**Raw data**
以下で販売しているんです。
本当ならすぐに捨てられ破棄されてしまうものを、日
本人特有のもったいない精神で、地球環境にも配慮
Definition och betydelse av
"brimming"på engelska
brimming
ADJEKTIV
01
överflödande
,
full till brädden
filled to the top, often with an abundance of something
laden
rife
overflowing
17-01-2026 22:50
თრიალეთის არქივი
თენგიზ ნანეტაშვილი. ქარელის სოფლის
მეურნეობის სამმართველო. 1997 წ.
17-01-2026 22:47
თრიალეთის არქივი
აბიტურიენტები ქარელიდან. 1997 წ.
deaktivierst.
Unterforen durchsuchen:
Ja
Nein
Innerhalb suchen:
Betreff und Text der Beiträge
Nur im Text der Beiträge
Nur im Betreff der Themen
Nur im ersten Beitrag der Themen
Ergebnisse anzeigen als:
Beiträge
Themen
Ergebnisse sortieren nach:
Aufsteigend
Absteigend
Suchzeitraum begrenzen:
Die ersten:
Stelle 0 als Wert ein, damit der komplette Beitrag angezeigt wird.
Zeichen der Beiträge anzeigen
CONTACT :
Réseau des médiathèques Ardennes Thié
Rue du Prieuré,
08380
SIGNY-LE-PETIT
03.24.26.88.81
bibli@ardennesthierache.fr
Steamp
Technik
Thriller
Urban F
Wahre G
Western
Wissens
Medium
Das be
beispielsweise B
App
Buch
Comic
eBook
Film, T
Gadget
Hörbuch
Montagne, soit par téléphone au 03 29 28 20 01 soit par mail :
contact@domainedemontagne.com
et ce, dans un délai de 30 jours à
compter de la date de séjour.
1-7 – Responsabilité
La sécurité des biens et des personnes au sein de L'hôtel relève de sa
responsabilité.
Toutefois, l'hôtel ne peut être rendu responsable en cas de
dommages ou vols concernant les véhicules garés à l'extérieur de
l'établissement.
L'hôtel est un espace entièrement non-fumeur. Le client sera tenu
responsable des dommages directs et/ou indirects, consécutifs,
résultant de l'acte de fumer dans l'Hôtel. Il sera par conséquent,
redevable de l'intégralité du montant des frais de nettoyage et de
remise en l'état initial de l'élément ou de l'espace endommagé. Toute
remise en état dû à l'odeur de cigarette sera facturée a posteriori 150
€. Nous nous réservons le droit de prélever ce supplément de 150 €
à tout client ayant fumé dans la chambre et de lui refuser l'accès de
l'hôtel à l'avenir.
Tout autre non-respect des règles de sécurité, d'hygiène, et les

**Exercise requirements**
Look over the material above and show each line where "remise" appears.

**Exercise solution**
remise en l'état initial de l'élément ou de l'espace endommagé. Toute
remise en état dû à l'odeur de cigarette sera facturée a posteriori 150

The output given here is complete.